Dab2 protein is also involved in fat storage
In a paper published online in Scientific Reports, researchers of University of Miami Miller School of Medicine report that a protein termed Disabled-2 (Dab2) is involved in fat storage.
Previous studies have linked Dab2 with cancer. This protein is a widely expressed clathrin binding endocytic adaptor protein, and regulates the Ras-MAPK pathway. Mutations in this pathway can lead to uncontrolled cell growth.
The finding that Dab2 plays a role in fat storage is a new discovery. Professor Xiang-Xi Xu, lead researcher of the study, found this protein over two decades ago. Since then, he has been delving into the connection between cancer and Dab2. His latest research showed that juvenile mice that did not express Dab2 did not gain weight when fed a high-fat diet.
Dab2-deficient mice appeared mostly normal. But they maintained lean body composition even when they ate a high fat and high caloric diet. Notably, this phenomenon was found only in juvenile but not in mature mice.

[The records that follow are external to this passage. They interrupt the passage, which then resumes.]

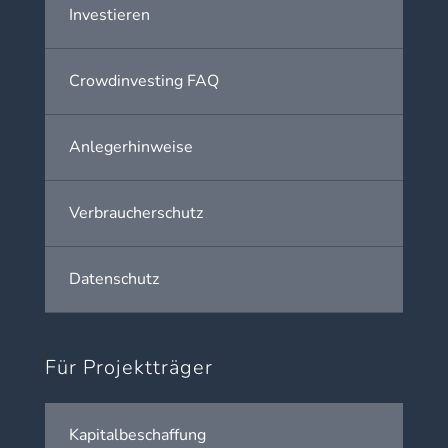
Investieren
Crowdinvesting FAQ
Anlegerhinweise
Verbraucherschutz
Datenschutz
Für Projektträger
Kapitalbeschaffung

Looking into the underlying mechanism, Xu's team found that in normal mice, Dab2 inhibits Ras-MAPK, which in turn increases a protein termed PPAR that helps fat stem cells develop into mature fat cells. Further experiments confirmed that Dab2 promotes adipocyte differentiation. Adipocytes, also known as adipocytes and fat cells, are cells that are specialized for the storage of fat. So loss of Dab2 may impact adipocyte differentiation and fat storage. This may help explain why juvenile Dab2 knockout mice were resistant to high fat diet-induced weight gain.